Can Everton Jones find out how his father stole Emperor Bokassa’s diamonds and, more importantly, where he hid them; before the world and his brother get there first?
Click on the picture link in the sidebar to read an extract of my first novel, which was published by Paradise Press in August 2012.

Friday, 29 April 2011

First shot over the e-book bows

With the sourcing arrangements for physical books progressing nicely, and platform building underway, I turned my attention today to trying to get my head around what e-books are all about. It seems there's a big spat between Macmillan and Amazon, and another between Amazon and Apple. So the big names are fighting over something. And I am seeing more and more people with Kindles, so there is a market out there, and the big names think it's worth fighting over. How in the name of Bajeezus does it all work?

I guess most customers will go straight to Amazon. And probably buy directly from their store. If they do that, then the file they download is copy-protected (i.e. has "Digital Rights Management"--or "DRM") and can be read on all of the main platforms, kindle, iphone, android, tablet etc. They have a simple system, through their German website: to publish the book. All you need to do is send them a word file, it seems. They do the conversion into their format, although I was a bit unclear what happens about cover artwork. Kindle is in Black and White, so that would mean a potential re-design at least if the design looks naff in B&W. Unfortunately, it is not impossible to remove the DRM protection, but is sufficiently complicated a procedure that I am not too worried about piracy. What was concerning me was the kind of discount they would be wanting.

And I had a nice surprise! Here: they have a price list. The terms and conditions will need careful scrutiny before anything could go ahead. But, if the e-book is from the UK or a number of other countries, they list it at the standard cover price. The author gets a 70% royalty, which is a 30% discount. Paradise Press currently has a standard 35% discount to book shops, so that is actually marginally better than we could do if we placed the title in a shop, and none of the attendant difficulties of returns and capital invested. And there are some costs and tax issues hidden away in there, which might make some difference on the numbers, which will need careful study.

There is some chatter, well more of a shouting match really, on the web about e-books being too expensive, and I can see why. If the e-book is listed at the cover price, one of the reasons for getting the expensive Kindle in the first place goes away. No need to print the book, so it should be cheaper? Little does the poor reader know of the mechanics of the publishing industry! Even so, I would have thought with no need to print a physical copy, we could be saving the £3.90 or so unit cost of a book (based on the quotes for my book). So, let's say my cover price was £10? Then I'd be looking at £7.50 from the bookshop less costs of around £1.50 to get it into the hands of their customer. I'd be making something like £2.90 per book on a retail bookshop sale. Direct sales are better, say with a 10% discount for website sales, that's £9 less the £1.50 and not forgetting the cost of the book, I get £3.40.

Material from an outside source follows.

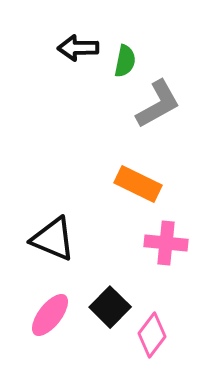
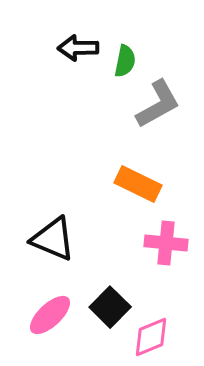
pink ellipse: rotated 9 degrees clockwise
pink diamond: moved 1 px left, 2 px down; rotated 30 degrees clockwise
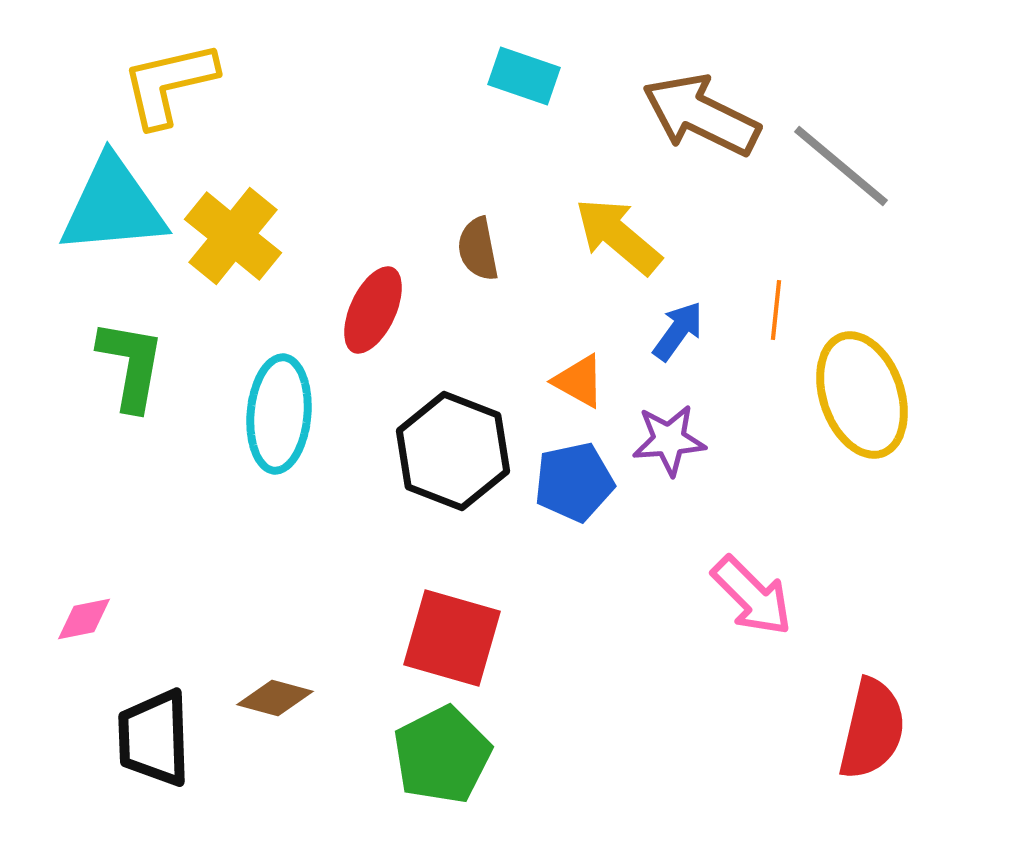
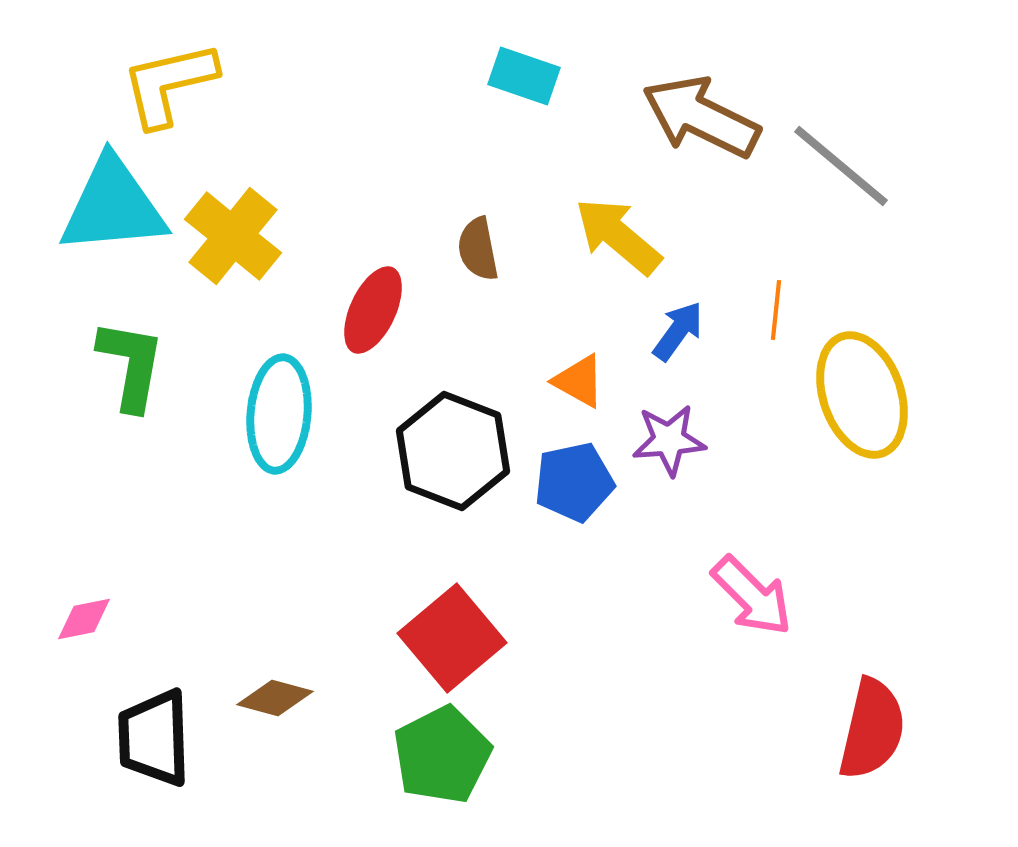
brown arrow: moved 2 px down
red square: rotated 34 degrees clockwise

And also, just think about those numbers for a mass-market publication, where the publisher is having thousands printed off on offset litho for a fraction of anything Paradise Press could match. Then the physical delivery of a printed book comes down more to postage and packing and the terms of the various contracts between bookshops, distributors, agents and authors about who gets what?

What about e-book sales? On a £10 cover price, I'd be getting £7. Fuck, that's twice as much. Or if it could be agreed to discount the price by 50% as an ebook, selling at £5, I'd still be getting £3.50, which is up with the other physical printing and selling options. With those numbers in mind, I can't understand why Amazon is insisting on e-books being sold at the same price as physical books. Or have I got that wrong?

I still don't like paying a discount to Amazon for distribution, when all they are doing is juggling files, something which most internet providers will do for a pittance, if not free. Since when did I pay hotmail to send an email, for example? How is sending what is essentially a .pdf of my book any different? It's a few clicks of a mouse's tail!

There must be applications to convert my file into kindle format (I just found Kindle's own software to build an e-book and preview how it will look on Kindle: But that probably won't include DRM, so that needs further research if we want to do it independently. So the file could be sold on our website at only £3.50 and still make the same margin. (well, there isn't any really, it's just pure profit.) But the bulk of sales would probably be generated through the kindle store, I rather suspect. It looks like the discount is not negotiable. And then there are contractual terms to consider, they want their money, at the end of the day!

Anyhow, watch this space, feeling better about ebooks now.